◆ **What to do**
Every line of the listing is returned unchanged, and every picture is dropped.

(The data Opens)

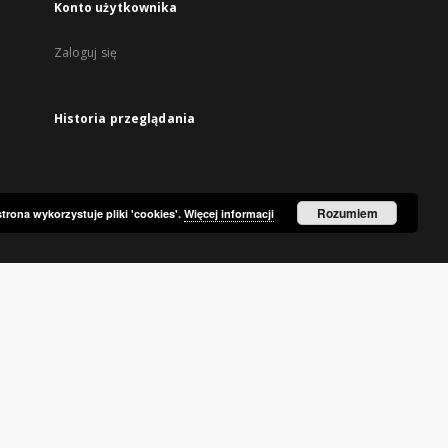
Konto użytkownika
Zaloguj się
Historia przeglądania
Rozumiem
strona wykorzystuje pliki 'cookies'.
Więcej informacji
ka Publiczna w Olsztynie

(The data Closes)

◆ **Written solution**
Konto użytkownika
Zaloguj się
Historia przeglądania
Rozumiem
strona wykorzystuje pliki 'cookies'.
Więcej informacji
ka Publiczna w Olsztynie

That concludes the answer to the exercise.